Ho fame. Mi fermo in una rosticceria e la giovane con il cappellino non è molto gentile o incline ad accontentare le richieste sulla trasversale del trancio di pizza. Sarà colpa del copricapo buffo che è costretta ad indossare. Non mi dovrei lamentare. Noiosa trattativa, un accordo e taglia con delle forbici un pezzo di margherita rettangolare. Fuori fa caldo ma, dentro non so dove appoggiarmi. Vado al tavolino in piedi, all’ingresso, occupazione suolo. Faccia al muro. Afferro il rettangolo di pizza ma, è morbido ed è scomodo da addentare, continua a piegarsi. Sono tentata di chiederle se può tagliarmelo in due di modo che non penda. La guardo e mi sembra scocciata prima ancora che fiati. Lo faccio lo stesso. Me lo taglia e torno al tavolino in castigo. Che giornata del cavolo. Ne mangio solo un pezzo ferma lì e poi butto il vassoio e proseguo masticando. Lo zaino pesa un quintale e sono di pessimo umore.
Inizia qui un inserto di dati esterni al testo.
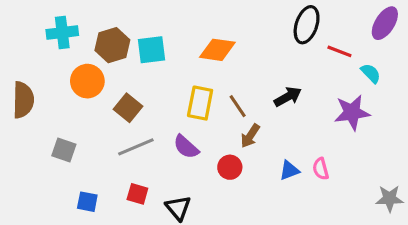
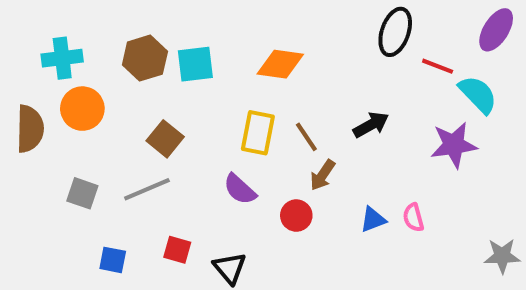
cyan cross: (62, 33) -> (62, 58), moved
cyan semicircle: (371, 73) -> (478, 94), size x1.5
orange circle: (87, 81) -> (82, 109), moved
gray line: (136, 147) -> (147, 189), moved

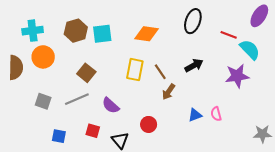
black ellipse: (395, 32) -> (193, 21), moved
purple semicircle: (240, 189) -> (111, 105), moved
red circle: (296, 216) -> (149, 124), moved

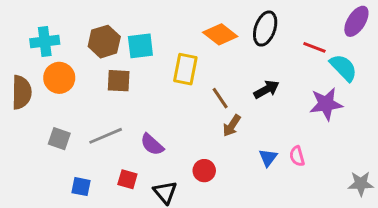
orange diamond: (146, 34) -> (220, 34), moved, turned 30
yellow rectangle: (135, 70) -> (185, 69), moved
brown square: (86, 73) -> (119, 81), moved, turned -36
blue triangle: (195, 115) -> (268, 158), turned -32

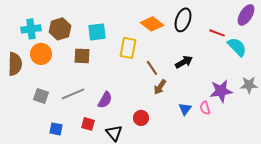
brown hexagon: (104, 42) -> (60, 29), moved
purple star: (326, 104) -> (221, 91), moved
purple semicircle: (152, 145) -> (105, 100), turned -102
gray star: (361, 184) -> (249, 85), moved

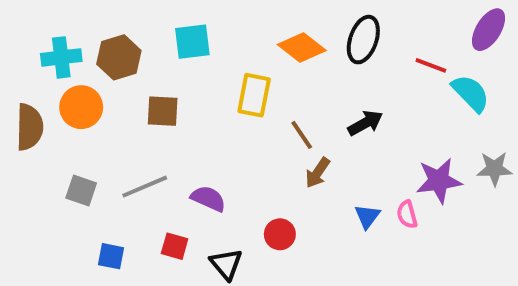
cyan square: (97, 32) -> (192, 42), moved
purple semicircle: (105, 100) -> (208, 199), turned -96

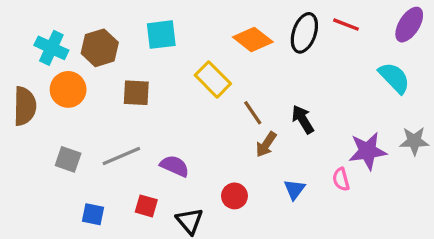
cyan cross: (61, 57) -> (51, 48), turned 32
red line: (431, 65) -> (346, 25), moved
yellow rectangle: (254, 95) -> (213, 79), turned -56
black arrow: (365, 123) -> (303, 119), moved, turned -92
blue triangle: (367, 216) -> (294, 189), moved

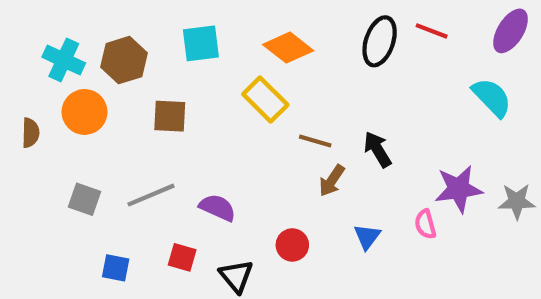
orange diamond: (253, 40) -> (288, 48), moved
brown semicircle: (25, 106) -> (30, 133), size x0.6
brown line: (253, 113) -> (315, 141), turned -40
gray star: (414, 141) -> (517, 201), moved

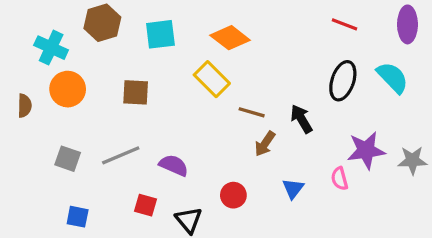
purple ellipse: (511, 31) -> (407, 24), turned -32
black ellipse: (380, 41) -> (343, 81), moved
brown hexagon: (124, 60) -> (102, 23), moved
blue square: (116, 268) -> (78, 217), moved

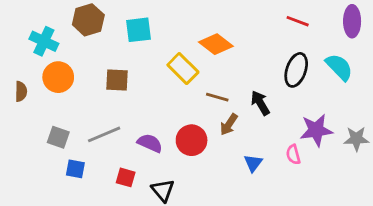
orange diamond: (230, 38) -> (216, 44), moved
red circle: (233, 195) -> (192, 140), moved, size x1.4
blue square: (78, 217) -> (75, 169), moved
Inizio la discesa verso casa e incontro l’anziano della mattina. È fermo fuori la clinica. Voleva fare un’ecografia. Mi spiega che ha l’esenzione ma, gli hanno chiesto di pagare. Aspetterà settembre, andrà in ospedale. Non abita lontano però, aspetta alla fermata. Si sente pesante, non vuole camminare.

Sull’autobus li sento chiacchierare. Occupano sempre gli stessi posti, come assegnati. Il suo compagno di viaggio è un ottico. Parlano molto spesso di calcio, qualche volta di acciacchi e solitudine. Vorrebbe raggiungere i figli ma, rifiutano. Si sono fatti vivi di recente, quando si è operato alla vista, fuggiti dopo poco. Una volta aveva portato un libricino. Lo stringeva, insieme alla busta della spesa vuota e ripiegata. Era un piccolo manuale sul giuoco del calcio, così aveva detto con entusiasmo, sottolineando l’importanza del contenuto. Glielo aveva lasciato il padre. Voleva prestarlo. L’altro aveva declinato. La sua espressione si era fatta fitta e interrogativa, come se qualcuno si fosse scansato da una pacca sulla spalla. Avrei voluto dirgli, che potevo leggerlo io.
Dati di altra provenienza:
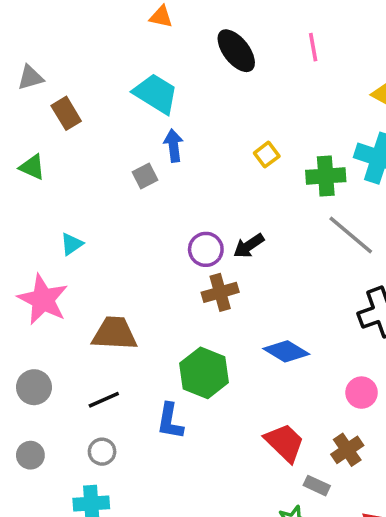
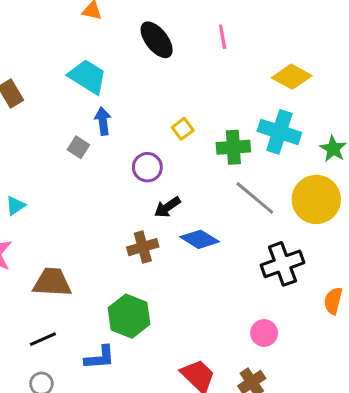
gray square: (145, 176) -> (78, 147), turned -30
purple circle: (206, 249) -> (147, 167), moved
blue diamond: (286, 351) -> (200, 239), moved
blue L-shape: (170, 421) -> (100, 358), turned -104

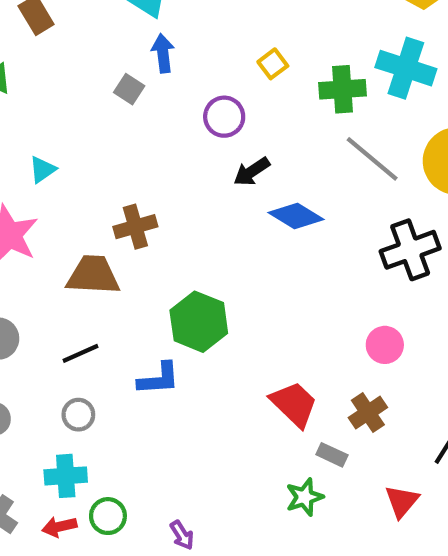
brown cross: (143, 247) -> (135, 227), moved

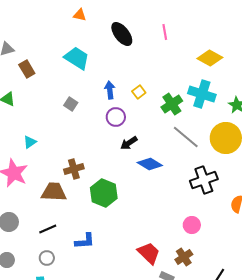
blue arrow: (163, 53) -> (110, 90), moved
green cross: (343, 89) -> (172, 104), turned -30
green hexagon: (199, 322) -> (104, 193), moved

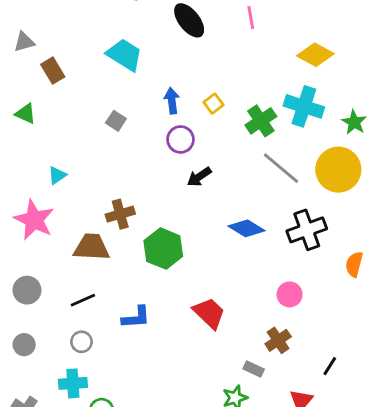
blue diamond: (150, 164) -> (247, 228), moved
red trapezoid: (149, 253) -> (209, 313), moved

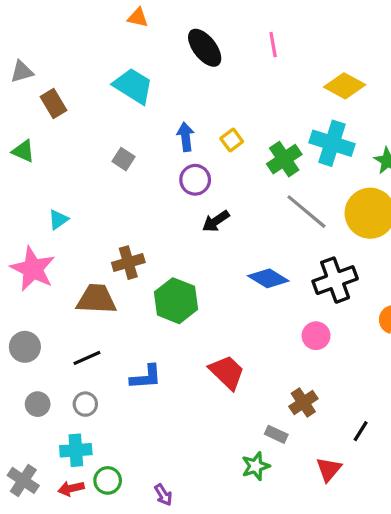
pink circle: (290, 294) -> (316, 336), moved
gray circle: (24, 345) -> (38, 404), moved

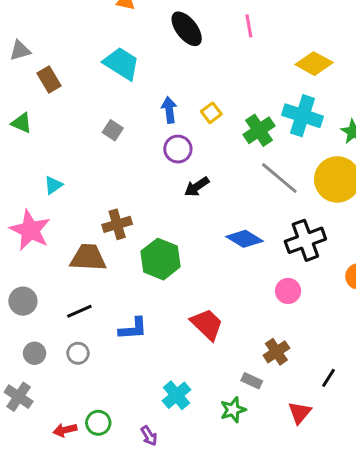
cyan cross: (76, 450) -> (176, 395), moved, turned -36
gray cross: (23, 480) -> (19, 397), moved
Quando entro in casa, Billie mi fa feste e trovo un abbraccio. Non sono neanche riuscita a guardarla in faccia ma è il posto più comodo dove potevo finire. Mi chiede se sono stanca. Forse voleva uscire e quando le dico di sì, si allontana, sento Stranger Things di sottofondo. Da quando la scuola è finita, non fa altro.

Mi sposto dall’ingresso al corridoio, mi sfilo le scarpe, vado in bagno, mi lavo le mani, arrivo in camera, mi spoglio e mi infilo l’enorme maglia blu con il numero cinquantatré, comprata trent’anni fa a Resina, mi infilo nel letto, sotto le coperte anche se ci sono 28 gradi. Dormo, anche se sono le sei del pomeriggio, oppressa dalla miserabile ricerca di un’emozione, con cui giocare.